In 1898 he published Psychophysiologische Erkenntnistheorie (Psychophysiological Theory of Knowledge), with psychology being the basis of his philosophic belief system. He was a practitioner of associative psychology, and from a philosophic standpoint advocated monistic positivism, or what he called the "principle of immanence".

== Selected works ==
- Sphygmographische Untersuchungen an Geisteskranken (Sphygmographic studies on the mentally ill), Jena, 1887.
- Leitfaden der physiologischen Psychologie (Guide to physiological psychology), Jena, 1891
- Das Centralnervensystem der Cetaceen (The central nervous system of cetaceans), 1892.
- Psychiatrie für Ärzte und Studirende (Psychiatry for doctors and students), 1894
- Das Centralnervensystem der Monotremen und Marsupialier (The central nervous system of monotremes and marsupials), 1897.
- Psychophysiologische Erkenntnistheorie (Psychophysiological Epistemology), Jena, 1898.
- Anatomie des Centralnervensystems (Anatomy of the central nervous system), In: Handbuch der Anatomie des Menschen, Jena, 1899. Zweite Abteilung 1934.

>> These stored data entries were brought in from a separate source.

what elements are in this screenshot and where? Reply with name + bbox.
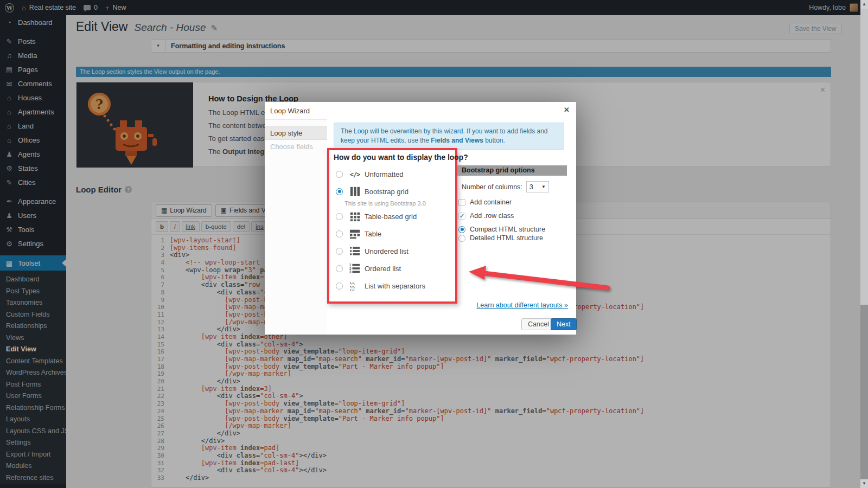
radio-unordered-list[interactable] bbox=[336, 248, 343, 255]
option-label: Table bbox=[362, 230, 381, 238]
radio-label: Detailed HTML structure bbox=[470, 234, 543, 242]
loop-style-options: </>UnformattedBootstrap gridThis site is… bbox=[333, 165, 455, 294]
scroll-up-arrow[interactable]: ▲ bbox=[860, 0, 868, 9]
option-label: List with separators bbox=[362, 282, 425, 290]
radio-compact-html-structure[interactable]: Compact HTML structure bbox=[458, 226, 545, 233]
red-annotation-box: How do you want to display the loop? </>… bbox=[327, 148, 457, 304]
radio-button[interactable] bbox=[458, 235, 465, 242]
radio-table[interactable] bbox=[336, 230, 343, 237]
loop-style-option-list-with-separators[interactable]: ▪,▪,▪,▪,▪,▪.List with separators bbox=[333, 277, 455, 294]
svg-text:3: 3 bbox=[349, 270, 352, 274]
radio-table-based-grid[interactable] bbox=[336, 213, 343, 220]
modal-title: Loop Wizard bbox=[270, 107, 310, 115]
loop-wizard-modal: Loop Wizard ✕ Loop styleChoose fields Th… bbox=[265, 102, 576, 335]
bootstrap-grid-icon bbox=[347, 186, 362, 197]
checkbox-label: Add .row class bbox=[470, 212, 514, 220]
radio-bootstrap-grid[interactable] bbox=[336, 188, 343, 195]
checkbox-add-row-class[interactable]: ✓Add .row class bbox=[458, 212, 514, 220]
unordered-list-icon bbox=[347, 246, 362, 256]
loop-style-option-bootstrap-grid[interactable]: Bootstrap grid bbox=[333, 183, 455, 200]
wordpress-admin-page: W ⌂ Real estate site 0 + New Howdy, lobo… bbox=[0, 0, 868, 488]
radio-detailed-html-structure[interactable]: Detailed HTML structure bbox=[458, 234, 543, 242]
learn-layouts-link[interactable]: Learn about different layouts » bbox=[476, 301, 568, 309]
separators-list-icon: ▪,▪,▪,▪,▪,▪. bbox=[347, 280, 362, 291]
option-label: Ordered list bbox=[362, 265, 401, 273]
scrollbar: ▲ ▼ bbox=[860, 0, 868, 488]
columns-value: 3 bbox=[529, 183, 533, 191]
table-grid-icon bbox=[347, 211, 362, 222]
scroll-down-arrow[interactable]: ▼ bbox=[860, 479, 868, 488]
bootstrap-options-header: Bootstrap grid options bbox=[457, 165, 567, 176]
svg-text:▪,▪.: ▪,▪. bbox=[350, 287, 355, 291]
loop-style-option-table-based-grid[interactable]: Table-based grid bbox=[333, 208, 455, 225]
radio-label: Compact HTML structure bbox=[470, 226, 545, 233]
checkbox-box[interactable]: ✓ bbox=[458, 213, 465, 220]
ordered-list-icon: 123 bbox=[347, 263, 362, 274]
wizard-notice: The Loop will be overwritten by this wiz… bbox=[334, 123, 564, 150]
radio-list-with-separators[interactable] bbox=[336, 282, 343, 290]
bootstrap-version-note: This site is using Bootstrap 3.0 bbox=[344, 200, 455, 208]
checkbox-label: Add container bbox=[470, 198, 512, 206]
checkbox-add-container[interactable]: Add container bbox=[458, 198, 512, 206]
loop-style-option-unformatted[interactable]: </>Unformatted bbox=[333, 165, 455, 183]
option-label: Unordered list bbox=[362, 247, 409, 255]
scrollbar-thumb[interactable] bbox=[860, 305, 868, 479]
columns-row: Number of columns: 3 ▼ bbox=[462, 181, 549, 192]
radio-ordered-list[interactable] bbox=[336, 265, 343, 272]
option-label: Unformatted bbox=[362, 170, 404, 178]
loop-style-option-unordered-list[interactable]: Unordered list bbox=[333, 242, 455, 260]
wizard-steps: Loop styleChoose fields bbox=[265, 119, 327, 335]
chevron-down-icon: ▼ bbox=[541, 184, 546, 189]
code-icon: </> bbox=[347, 169, 362, 179]
radio-unformatted[interactable] bbox=[336, 171, 343, 178]
option-label: Table-based grid bbox=[362, 213, 417, 221]
loop-style-option-table[interactable]: Table bbox=[333, 225, 455, 242]
radio-button[interactable] bbox=[458, 226, 465, 233]
loop-style-option-ordered-list[interactable]: 123Ordered list bbox=[333, 260, 455, 277]
table-icon bbox=[347, 228, 362, 239]
columns-label: Number of columns: bbox=[462, 183, 522, 191]
checkbox-box[interactable] bbox=[458, 199, 465, 206]
option-label: Bootstrap grid bbox=[362, 188, 409, 196]
wizard-step-choose-fields[interactable]: Choose fields bbox=[265, 140, 327, 154]
next-button[interactable]: Next bbox=[551, 318, 577, 330]
bold-text: Fields and Views bbox=[431, 137, 483, 144]
modal-close-icon[interactable]: ✕ bbox=[564, 106, 570, 114]
wizard-question: How do you want to display the loop? bbox=[334, 153, 468, 162]
columns-select[interactable]: 3 ▼ bbox=[526, 181, 549, 192]
wizard-step-loop-style[interactable]: Loop style bbox=[265, 126, 327, 140]
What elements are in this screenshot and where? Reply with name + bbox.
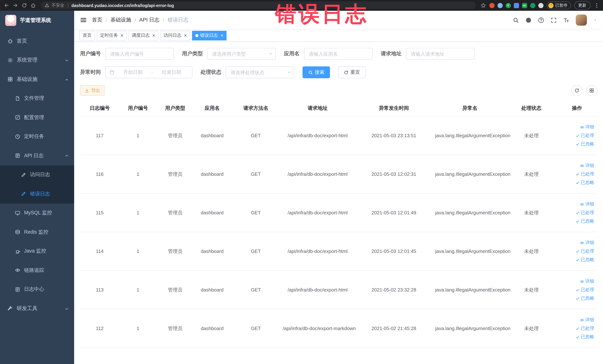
- breadcrumb-item-2[interactable]: 基础设施: [110, 17, 131, 23]
- app-name-input[interactable]: [304, 48, 372, 60]
- sidebar-item-9[interactable]: 错误日志: [0, 184, 74, 203]
- update-button[interactable]: 更新: [574, 1, 590, 10]
- check-icon: [575, 258, 580, 262]
- action-detail-link[interactable]: 详细: [580, 278, 594, 284]
- search-button[interactable]: 搜索: [302, 66, 330, 78]
- sidebar-item-14[interactable]: 日志中心: [0, 280, 74, 299]
- close-icon[interactable]: ×: [220, 33, 223, 38]
- tab-3[interactable]: 调度日志×: [128, 31, 158, 40]
- edit-icon: [21, 191, 26, 197]
- user-type-select[interactable]: [207, 48, 276, 60]
- extension-paw-icon[interactable]: [538, 3, 543, 8]
- sidebar-item-7[interactable]: API 日志: [0, 146, 74, 165]
- reset-button[interactable]: 重置: [338, 66, 366, 78]
- action-ignored-link[interactable]: 已忽略: [575, 179, 594, 186]
- sidebar-item-label: 错误日志: [30, 191, 50, 197]
- action-processed-link[interactable]: 已处理: [575, 248, 594, 254]
- sidebar-item-8[interactable]: 访问日志: [0, 165, 74, 184]
- breadcrumb-item-3[interactable]: API 日志: [139, 17, 160, 23]
- back-icon[interactable]: [4, 3, 9, 8]
- process-status-input[interactable]: [226, 66, 294, 78]
- action-ignored-link[interactable]: 已忽略: [575, 334, 594, 340]
- action-detail-link[interactable]: 详细: [580, 317, 594, 323]
- action-processed-link[interactable]: 已处理: [575, 287, 594, 293]
- github-icon[interactable]: [525, 17, 532, 23]
- search-icon[interactable]: [512, 17, 519, 23]
- chevron-down-icon[interactable]: [593, 18, 597, 22]
- sidebar-item-2[interactable]: 系统管理: [0, 51, 74, 70]
- extension-v-icon[interactable]: V: [506, 3, 511, 8]
- sidebar-item-1[interactable]: 首页: [0, 32, 74, 51]
- cell-status: 未处理: [506, 232, 557, 270]
- close-icon[interactable]: ×: [184, 33, 187, 38]
- close-icon[interactable]: ×: [152, 33, 155, 38]
- action-detail-link[interactable]: 详细: [580, 163, 594, 169]
- sidebar-item-label: Redis 监控: [24, 229, 48, 235]
- forward-icon[interactable]: [13, 3, 18, 8]
- tab-2[interactable]: 定时任务×: [97, 31, 127, 40]
- logo[interactable]: 芋道管理系统: [0, 11, 74, 30]
- close-icon[interactable]: ×: [120, 33, 123, 38]
- request-url-input[interactable]: [406, 48, 475, 60]
- extension-drop-icon[interactable]: [497, 3, 502, 8]
- cell-user_id: 1: [119, 270, 157, 309]
- breadcrumb-item-4: 错误日志: [168, 17, 188, 23]
- extension-grid-icon[interactable]: [514, 3, 519, 8]
- user-type-input[interactable]: [207, 48, 276, 60]
- breadcrumb-item-1[interactable]: 首页: [92, 17, 102, 23]
- cell-time: 2021-05-02 23:32:28: [354, 270, 434, 309]
- action-detail-link[interactable]: 详细: [580, 240, 594, 246]
- hamburger-icon[interactable]: [80, 17, 87, 23]
- extension-leaf-icon[interactable]: [530, 3, 535, 8]
- refresh-table-button[interactable]: [571, 85, 582, 96]
- font-size-icon[interactable]: [563, 17, 569, 23]
- cell-url: /api/infra/db-doc/export-html: [281, 232, 354, 270]
- reload-icon[interactable]: [22, 3, 27, 8]
- tab-5[interactable]: 错误日志×: [192, 31, 227, 40]
- warning-icon: [45, 3, 49, 8]
- action-processed-link[interactable]: 已处理: [575, 210, 594, 216]
- sidebar-item-12[interactable]: Java 监控: [0, 242, 74, 261]
- cell-status: 未处理: [506, 155, 557, 193]
- user-id-input[interactable]: [105, 48, 174, 60]
- browser-menu-icon[interactable]: [594, 3, 599, 8]
- action-processed-link[interactable]: 已处理: [575, 325, 594, 331]
- export-button[interactable]: 导出: [80, 85, 104, 96]
- cell-status: 未处理: [506, 116, 557, 155]
- action-ignored-link[interactable]: 已忽略: [575, 218, 594, 224]
- action-processed-link[interactable]: 已处理: [575, 132, 594, 139]
- paused-label: 已暂停: [555, 3, 568, 8]
- action-detail-link[interactable]: 详细: [580, 201, 594, 207]
- extension-on-icon[interactable]: on: [522, 3, 527, 8]
- action-processed-link[interactable]: 已处理: [575, 171, 594, 177]
- sidebar-item-10[interactable]: MySQL 监控: [0, 203, 74, 223]
- column-settings-button[interactable]: [586, 85, 597, 96]
- extension-orange-icon[interactable]: [489, 3, 494, 8]
- fullscreen-icon[interactable]: [550, 17, 557, 23]
- sidebar-item-5[interactable]: 配置管理: [0, 108, 74, 127]
- user-avatar[interactable]: [576, 14, 587, 26]
- action-detail-link[interactable]: 详细: [580, 124, 594, 130]
- action-ignored-link[interactable]: 已忽略: [575, 141, 594, 147]
- search-icon: [308, 70, 313, 75]
- sidebar-item-13[interactable]: 链路追踪: [0, 261, 74, 280]
- address-bar[interactable]: 不安全 dashboard.yudao.iocoder.cn/infra/log…: [41, 1, 475, 9]
- help-icon[interactable]: [538, 17, 544, 23]
- action-ignored-link[interactable]: 已忽略: [575, 257, 594, 263]
- chevron-down-icon: [65, 58, 69, 62]
- sidebar-item-6[interactable]: 定时任务: [0, 127, 74, 146]
- paused-badge[interactable]: 已暂停: [547, 1, 571, 9]
- action-ignored-link[interactable]: 已忽略: [575, 295, 594, 302]
- bookmark-icon[interactable]: [480, 3, 486, 8]
- sidebar-item-11[interactable]: Redis 监控: [0, 223, 74, 242]
- date-range-picker[interactable]: 开始日期 - 结束日期: [105, 66, 192, 78]
- sidebar-item-15[interactable]: 研发工具: [0, 299, 74, 318]
- tab-1[interactable]: 首页: [79, 31, 95, 40]
- tab-4[interactable]: 访问日志×: [160, 31, 190, 40]
- sidebar-item-3[interactable]: 基础设施: [0, 70, 74, 89]
- sidebar-item-4[interactable]: 文件管理: [0, 89, 74, 108]
- gear-icon: [7, 58, 13, 63]
- calendar-icon: [109, 70, 115, 75]
- process-status-select[interactable]: [226, 66, 294, 78]
- home-icon[interactable]: [30, 3, 36, 8]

- Über die allgemeinen Beziehungen zwischen Gehirn und Seelenleben (Concerning the overall relations between the brain and soul), Leipzig, 1902.
- Anatomie des Nervensystems (edited with Richard Zander) in: Handbuch der Anatomie des Menschen - (Anatomy of the nervous system), 1903.
- Die Prinzipien und Methoden der Begabungs-, insbesondere der Intelligenzprüfung (Principles and methods of high-ability, in particular the assessment of intelligence), 1908; 5. Aufl., 1923.
- Die Erkennung der psychopathischen Konstitutionen und die öffentliche Fürsorge für psychopatisch veranlagte Kinder (Detection of psychopathic constitutions and public concern for psychopathic-assessed children), Jena, 1912; 3. Aufl., 1916.
- Ärztliche Wünsche zur Fürsorgeerziehung (Requests for medical care education), Langensalza, 1913.
- Erkenntnistheorie auf psychophysiologischer und physikalisher Grundlage, Jena, 1913.
- Zum gegenwärtigen Stand der Erkenntnistheorie : zugleich Versuch einer Einteilung der Erkenntnistheorien (The present state of epistemology: with an attempt to schedule realization theories) Wiesbaden: J. F. Bergmann, 1914.
- Die Grundlagen der Psychologie, (Foundations of psychology), Leipzig and Berlin, 1915.
- Die Geisteskrankheiten des Kindesalters einschließlich des Schwachsinns und der psychopathischen Konstitutionen (Mental illnesses of childhood, including psychopathic constitutions) 2 parts, Berlin, 1915-1917; second edition, 1926.
- Das Verhältnis der Logik zur Mengenlehre, Berlin, 1917.
- Über das Wesen der Beanlagung und ihre methodische Erforschung (Regarding the nature of "Beanlagung" and their methodical exploration); Langensalza, 1918; fourth edition, 1929.
- Lehrbuch der Logik auf positivistischer Grundlage mit Berücksichtigung der Geschichte der Logic, Bonn, 1920.
- Die Beziehungen der Lebenserscheinungen zum Bewußtsein (The relationship of life to awareness-appearances) 1921.
- Grundlage der Naturphilosophie (Basis of nature philosophy), 1922.
- Vorlesungen über Ästhetik (Lectures on aesthetics); (2 volumes), 1923 und 1925).
- Das Seelenleben der Jugendlichen (The "soul lives" of young people); Langensalza, 1923; fourth edition, 1931.
- Die Grundlagen der Charakterologie (The foundations of character studies); Langensalza, 1930.